While math certainly has a place in business activities, you don’t have to love advanced mathematics to make a good business professional. Generally, the math coursework required to attain a business degree is on the simpler side, though it is college-level. Much of the math-related courses in an undergraduate business degree program has more in common with basic arithmetic and working with decimals and percentages than with advanced mathematical theories.
Required Math Courses in Undergraduate Business Programs
To earn your business degree, you need to take more than business classes. Your college or university will include its own set of requirements drawn from all fields of study. These general education courses apply to students in all majors, and they usually include one or two math classes, even if your major does not require math coursework. Many undergraduate business programs require a course in business calculus or the introductory course Calculus I. A business statistics class can be valuable in teaching analytical and quantitative skills to prospective business and finance professionals.
While math skills do matter, they are far from the most important skills for business administration students. Your ability to analyze numbers and interpret quantitative data to make sound business decisions is the key math skill you need to succeed in the business world.
Economics, which business students typically study at both the micro and macro levels, can include a mathematical component.
The Most Math-Intensive Business Specializations
Certain business majors and specializations will require more math than others. If you choose a general business program of study, you may need no further math coursework beyond meeting your general education requirements. On the other hand, business disciplines like finance and accounting are what The Washington Post refers to as “math-focused” business majors. The coursework in these programs involves more in-depth quantitative analysis and manipulation of numbers.
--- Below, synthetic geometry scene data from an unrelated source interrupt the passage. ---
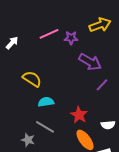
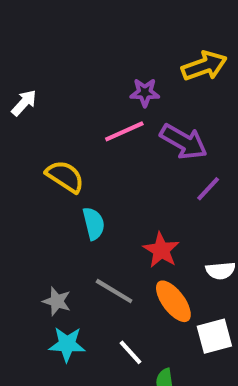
pink line: (49, 34) -> (124, 131), moved
cyan semicircle: (46, 102) -> (94, 224), turned 84
gray line: (45, 127) -> (114, 291), moved

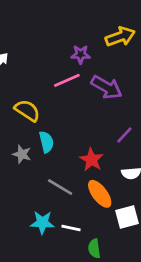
purple line: (208, 189) -> (124, 135), moved
gray star: (57, 301) -> (22, 154), moved
cyan star: (67, 344) -> (42, 223), moved
white line: (130, 352) -> (71, 228), turned -36

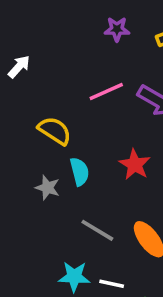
purple star: (81, 54) -> (117, 29), moved
red star: (92, 160) -> (135, 164), moved

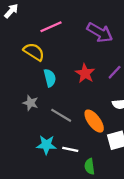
pink line: (106, 92) -> (51, 27), moved
gray star: (48, 188) -> (31, 103), moved

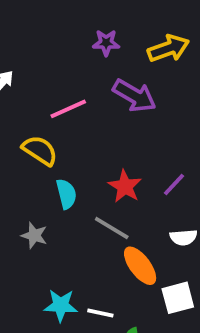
purple arrow: (100, 32) -> (134, 96), moved
gray line: (61, 115) -> (112, 228), moved

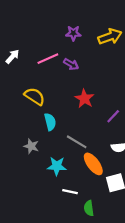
purple arrow: (134, 96) -> (71, 64), moved, size x0.6
pink line: (68, 109) -> (48, 59), moved
red star: (125, 186) -> (84, 99), moved
cyan star: (61, 305) -> (57, 166), moved

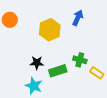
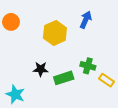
cyan star: (34, 86) -> (15, 94), moved

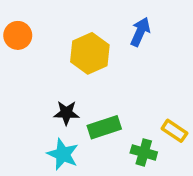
green cross: (88, 66) -> (144, 152), moved
cyan star: (15, 94) -> (63, 154), moved

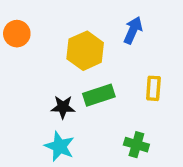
green rectangle: (104, 127) -> (99, 95), moved
yellow rectangle: (174, 131) -> (153, 88), moved, turned 60

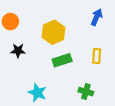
blue arrow: (133, 30) -> (97, 17), moved
black star: (63, 107) -> (18, 51), moved

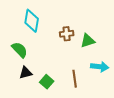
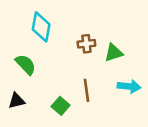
black triangle: (26, 73) -> (17, 101), moved
brown line: (75, 79) -> (86, 90), moved

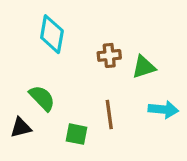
green semicircle: (26, 64) -> (42, 98), moved
green square: (61, 106) -> (76, 134), turned -30

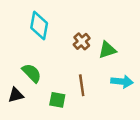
brown cross: (109, 55) -> (82, 41), turned -35

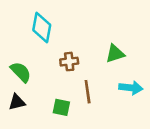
brown cross: (82, 41) -> (69, 62), moved, turned 35
green semicircle: (32, 73) -> (21, 72), moved

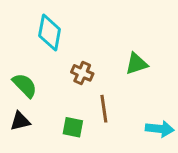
brown cross: (69, 62) -> (82, 73), turned 30
cyan arrow: (131, 88) -> (160, 129), moved

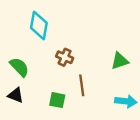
green triangle: (137, 64) -> (120, 61), moved
black triangle: (20, 121) -> (16, 95), turned 35

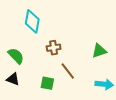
brown cross: (65, 57) -> (54, 48), turned -32
brown line: (82, 85) -> (68, 71), turned -30

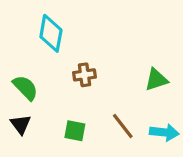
brown line: (68, 71) -> (123, 126), moved
black triangle: (13, 79) -> (21, 124), turned 32

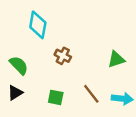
brown cross: (84, 75) -> (63, 56), turned 35
black triangle: (21, 124) -> (15, 93), turned 35

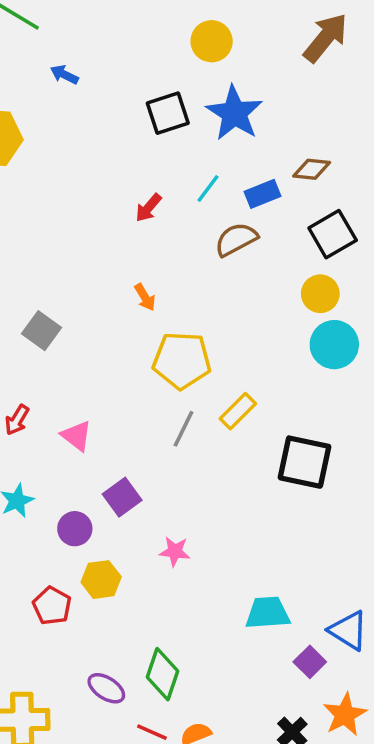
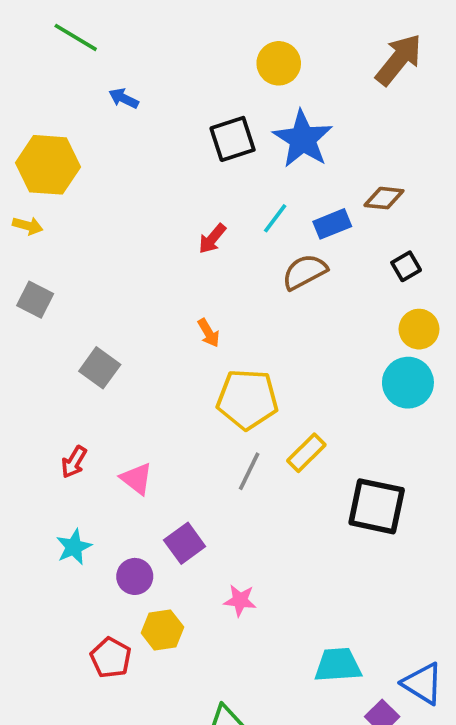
black square: (333, 234) -> (406, 266), size x0.6
yellow circle: (320, 294) -> (419, 329), moved

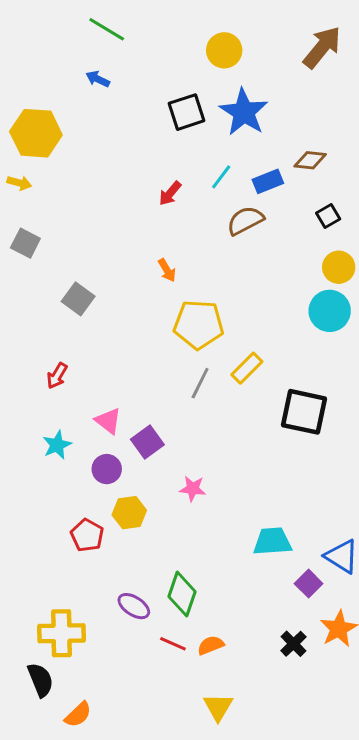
green line: (76, 37) -> (107, 29), moved
pink triangle: (137, 479) -> (108, 421), moved

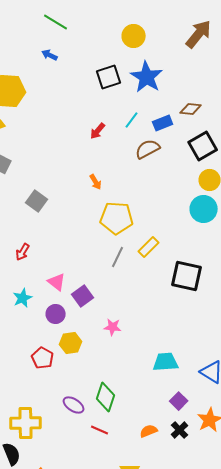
black square: (328, 216) -> (203, 146), size x1.8
purple square: (309, 584) -> (179, 401), moved
orange semicircle: (211, 645) -> (149, 431), moved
For students who find that they enjoy the math side of business more than they expected, some colleges and universities offer an interdisciplinary mathematical business major that combines the two fields of study.
Accounting is the study of financial reporting. Generally, students of accounting use basic mathematical functions, such as addition, subtraction and multiplication, to complete this work. High-level mathematical equations are typically not required, and much of the math that accountants do involve a calculator, spreadsheet or accounting computer software program. In fact, many of the most in-demand accounting skills have little to do with your math knowledge. However, the accounting field does draw from mathematical models to some degree, so it is still important to work hard in the math courses you do take as part of an accounting curriculum.
Finance students, too, spend more time working with numbers. Additional coursework in business analytics and higher-level statistics and calculus coursework may be part of the curriculum. Finance courses such as asset management involve quantitative techniques for managing data. To pass these courses, you may need familiarity with matrix algebra, linear regressions and the concepts and practices of intermediate calculus.
While math-focused business majors have rigorous curricula than their peers in general business, there are benefits of these math-heavy programs, including higher wages and lower rates of unemployment and underemployment, The Washington Post reported.
Math Requirements at the Graduate Level
Do you plan to go to graduate school at some point during your business career? If so, then it is important to factor into your undergraduate course selection the math skills you would need to earn your Master of Business Administration (MBA) degree.
The math coursework in an MBA program typically includes accounting, quantitative methods, business economics and financial markets. These graduate-level programs might sound quite technical, but remember, the purpose of attaining your MBA is to be able to use this information in the business world. Even the math-heavy coursework of an MBA degree focuses on practical applications, like analyzing data for the purpose of informing your business decisions, rather than on abstract theory. As with undergraduate business programs, a specialization that is more quantitative in nature, like accounting or finance, will test your math skills more than a major in leadership or human resources.
Of course, the first step to earning your MBA is getting accepted into a graduate business program. Your math skills must be strong enough to perform well on the GMAT or GRE graduate exams, since many MBA programs consider this score as part of your application.